Stored data entries:
***
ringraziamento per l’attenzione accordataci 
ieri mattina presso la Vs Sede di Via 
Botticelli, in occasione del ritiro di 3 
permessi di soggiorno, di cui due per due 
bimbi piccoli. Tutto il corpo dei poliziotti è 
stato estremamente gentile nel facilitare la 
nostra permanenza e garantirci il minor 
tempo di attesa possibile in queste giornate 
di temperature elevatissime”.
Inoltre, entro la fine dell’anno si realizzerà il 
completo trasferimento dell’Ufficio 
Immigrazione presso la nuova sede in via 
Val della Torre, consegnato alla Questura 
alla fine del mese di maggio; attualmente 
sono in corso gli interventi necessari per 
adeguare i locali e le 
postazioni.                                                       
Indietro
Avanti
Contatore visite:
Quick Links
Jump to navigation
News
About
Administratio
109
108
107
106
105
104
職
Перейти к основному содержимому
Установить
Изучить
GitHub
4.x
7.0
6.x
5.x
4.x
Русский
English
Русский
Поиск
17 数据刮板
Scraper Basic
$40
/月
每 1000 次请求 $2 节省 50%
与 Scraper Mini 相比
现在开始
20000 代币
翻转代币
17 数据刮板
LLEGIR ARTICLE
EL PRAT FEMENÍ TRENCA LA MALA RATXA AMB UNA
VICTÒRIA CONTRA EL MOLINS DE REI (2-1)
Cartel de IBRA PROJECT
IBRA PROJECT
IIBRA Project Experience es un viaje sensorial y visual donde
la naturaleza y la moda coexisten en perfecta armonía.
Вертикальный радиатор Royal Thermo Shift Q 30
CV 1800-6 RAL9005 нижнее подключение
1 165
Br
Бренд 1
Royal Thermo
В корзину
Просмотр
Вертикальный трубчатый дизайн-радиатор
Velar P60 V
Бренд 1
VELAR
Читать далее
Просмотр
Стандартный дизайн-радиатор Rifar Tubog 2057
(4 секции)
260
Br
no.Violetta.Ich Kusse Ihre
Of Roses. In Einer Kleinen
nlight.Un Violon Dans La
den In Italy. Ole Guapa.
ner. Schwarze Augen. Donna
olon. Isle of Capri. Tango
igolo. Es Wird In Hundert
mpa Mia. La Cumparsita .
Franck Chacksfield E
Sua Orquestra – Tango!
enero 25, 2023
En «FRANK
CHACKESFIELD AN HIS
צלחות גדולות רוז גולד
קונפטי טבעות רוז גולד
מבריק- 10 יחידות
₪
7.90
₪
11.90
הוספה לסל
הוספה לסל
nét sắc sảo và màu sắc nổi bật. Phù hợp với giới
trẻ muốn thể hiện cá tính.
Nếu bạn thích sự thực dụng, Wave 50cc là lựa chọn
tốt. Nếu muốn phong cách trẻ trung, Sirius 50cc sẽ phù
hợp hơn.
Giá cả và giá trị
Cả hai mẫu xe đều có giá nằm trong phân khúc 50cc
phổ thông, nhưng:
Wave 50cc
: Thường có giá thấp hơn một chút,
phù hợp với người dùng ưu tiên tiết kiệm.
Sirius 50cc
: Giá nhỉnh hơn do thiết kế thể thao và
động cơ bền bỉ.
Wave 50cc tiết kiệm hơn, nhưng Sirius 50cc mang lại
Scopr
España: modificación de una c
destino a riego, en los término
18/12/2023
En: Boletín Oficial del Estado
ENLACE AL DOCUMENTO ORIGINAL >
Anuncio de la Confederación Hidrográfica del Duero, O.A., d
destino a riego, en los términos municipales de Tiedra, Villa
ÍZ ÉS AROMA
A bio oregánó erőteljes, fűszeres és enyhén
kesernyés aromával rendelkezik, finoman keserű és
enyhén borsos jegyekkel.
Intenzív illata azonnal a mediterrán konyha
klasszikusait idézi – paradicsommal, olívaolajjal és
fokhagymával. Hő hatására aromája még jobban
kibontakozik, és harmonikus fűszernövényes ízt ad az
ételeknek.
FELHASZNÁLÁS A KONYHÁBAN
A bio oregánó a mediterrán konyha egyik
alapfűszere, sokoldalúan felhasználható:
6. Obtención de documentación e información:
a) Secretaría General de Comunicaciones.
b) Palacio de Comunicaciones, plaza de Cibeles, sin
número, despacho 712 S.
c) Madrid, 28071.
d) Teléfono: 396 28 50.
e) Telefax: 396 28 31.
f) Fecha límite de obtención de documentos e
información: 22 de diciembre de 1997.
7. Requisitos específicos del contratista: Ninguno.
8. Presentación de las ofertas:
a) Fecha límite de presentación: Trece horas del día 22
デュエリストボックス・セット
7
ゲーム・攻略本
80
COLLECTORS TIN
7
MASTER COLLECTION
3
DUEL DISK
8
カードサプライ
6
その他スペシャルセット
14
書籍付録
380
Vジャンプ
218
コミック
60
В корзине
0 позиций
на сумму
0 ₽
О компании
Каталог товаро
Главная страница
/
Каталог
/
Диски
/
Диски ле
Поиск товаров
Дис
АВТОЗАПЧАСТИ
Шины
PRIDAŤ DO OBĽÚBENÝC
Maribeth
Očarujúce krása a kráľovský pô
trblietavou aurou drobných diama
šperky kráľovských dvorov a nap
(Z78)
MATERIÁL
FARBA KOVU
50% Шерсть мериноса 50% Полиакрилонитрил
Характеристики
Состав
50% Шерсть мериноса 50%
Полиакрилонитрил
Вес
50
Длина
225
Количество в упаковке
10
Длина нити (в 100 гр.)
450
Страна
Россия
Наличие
***
» Assignment
Your answer should be exactly the lines of the data above, from the first through the line containing "completo trasferimento dell’Ufficio".

» Answer to the problem
ringraziamento per l’attenzione accordataci 
ieri mattina presso la Vs Sede di Via 
Botticelli, in occasione del ritiro di 3 
permessi di soggiorno, di cui due per due 
bimbi piccoli. Tutto il corpo dei poliziotti è 
stato estremamente gentile nel facilitare la 
nostra permanenza e garantirci il minor 
tempo di attesa possibile in queste giornate 
di temperature elevatissime”.
Inoltre, entro la fine dell’anno si realizzerà il 
completo trasferimento dell’Ufficio 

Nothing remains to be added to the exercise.